La date du 13 juillet en est une qui se distinguera à jamais. La plus grosse semaine de courses au Summerside Raceway veut aussi dire le vrai retour de Rowlock Hanover, quatre courses et une de qualification après sa mésaventure. La course avec conditions n’était pas la course vedette de la soirée – l’Atlantic Sires Stakes pour les pouliches était le clou du programme – mais la meilleure histoire de la soirée demeure celle de Rowlock Hanover, sous les rênes de Jason Hughes, décrochant la tête en 28.2 pour contrôler la course de la barrière au fil d’arrivée. Sa victoire en 1:58.2, ne fut pas la seule occasion de célébrer non plus. Jaycob, âgé de 13 ans, s’est vu remettre la récompense Prince County Horsemen’s Club Rising Star après la course, en partie pour son travail de palefrenier auprès de Rowlock Hanover.

Jaycob dit que l’honneur l’a pris par surprise – « je ne savais rien de cela. » Comme soigneur de ‘Rollie’ depuis l’arrivée du cheval hongre l’été dernier, il l’a mérité. L’aspirant entraîneur/conducteur a dit à TROT que cette responsabilité « facile à vivre » « avait besoin de temps pour retrouver la santé », ce à quoi il s’affairait après l’école et les jours de fin de semaine, durant la convalescence de Rowlock Hanover.

Dre MacMillan fait l’observation que les deux, tant Jaycob que Jansen, méritent tout le crédit pour leur travail à ramener Rowlock Hanover. « Jansen était un étudiant en soins ambulanciers au moment de l’accident et il a fait un travail remarquable en prenant soin de ‘Rollie’, dit-elle. « C’est gratifiant de voir ‘Rollie’ guérir de ses sérieuses blessures et être de retour dans le cercle du vainqueur après seulement quelques mois. »

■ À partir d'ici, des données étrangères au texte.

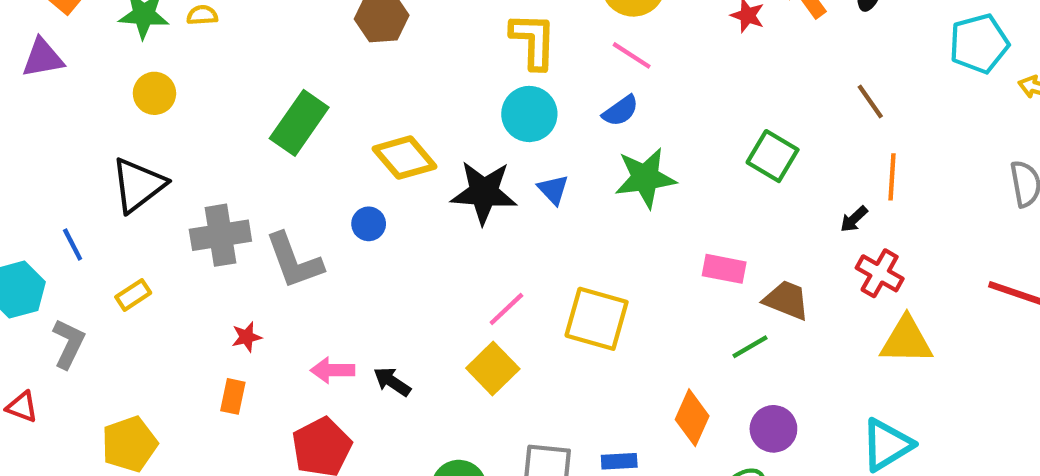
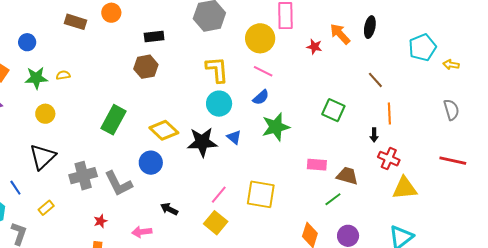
black arrow: (854, 219) -> (374, 135), turned -40
blue circle: (369, 224) -> (151, 163), size x1.5
black arrow: (392, 382) -> (169, 209), moved

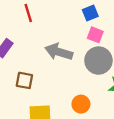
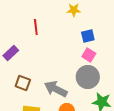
gray arrow: (59, 52) -> (56, 89), moved

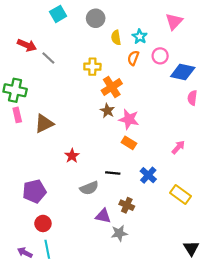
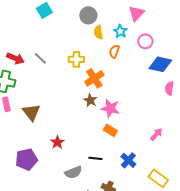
gray circle: (96, 18) -> (88, 15), moved
pink triangle: (174, 21) -> (136, 13), moved
red arrow: (27, 45) -> (15, 58), moved
pink circle: (160, 56) -> (145, 41), moved
gray line: (48, 58) -> (40, 58), moved
brown triangle: (44, 124) -> (31, 112), turned -42
purple pentagon: (34, 191) -> (26, 159), moved

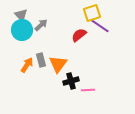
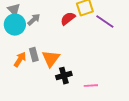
purple line: (100, 26) -> (105, 22), moved
red semicircle: (79, 35) -> (68, 19), moved
pink line: (88, 90) -> (91, 86), moved

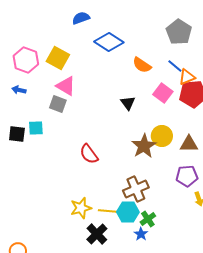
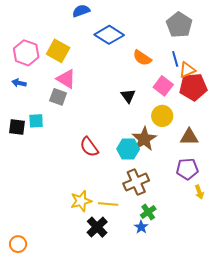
blue line: (175, 66) -> (175, 59), turned 35
yellow circle: (162, 136) -> (162, 116), moved
cyan hexagon: (128, 212) -> (128, 149), moved

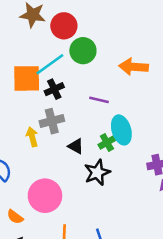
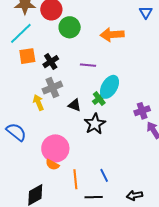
cyan line: (50, 64) -> (21, 33), moved
orange square: (27, 78) -> (27, 56), size x0.7
cyan ellipse: (121, 130) -> (109, 87), turned 55
orange semicircle: (15, 217) -> (52, 165), moved

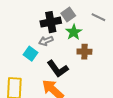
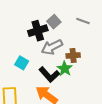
green star: (74, 32) -> (65, 69), moved
gray arrow: (46, 41) -> (52, 47), moved, size x1.5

Le copropriétaire Brody Ellis, en visite depuis Fort McMurray en Alberta, est au Summerside Raceway et rayonnant suite à la performance de son cheval. « Nous aurions été tout aussi heureux d’une seconde ou troisième place » dit-il en riant. « Il mérite du foin après cela. » Rowlock Hanover est destiné à un avenir heureux comme cheval de selle chez Ellis en Alberta quand il se retirera de la course, d’ajouter son copropriétaire. Ce qui n’est pas une éventualité prochaine pour le cheval de six ans. Ellis ne fait que partager son grand respect pour l’athlète équin dans le cercle du vainqueur de Summerside. « Je suis très heureux de ce cheval! Jansen l’est tout autant. Il s’agit de la première victoire du cheval en 2016, et il a même surpassé les cotes matinales de 7/2 ce qui le plaçait troisième. « Nous le ramenons à la maison demain et il ira au champ. Il aime jouer – il est bien fougueux dans le champ, » dit-il dans un sourire, entouré de la foule grandissante aux abords de la piste. Au paddock après la quatrième course, ‘Rollie’ se tient calmement en attendant son bain. Ses cicatrices sont encore visibles, mais seulement si vous le regardez de près et connaissez son histoire. Tout ce que d’autres verraient, c’est la satisfaction évidente de ce gentil géant.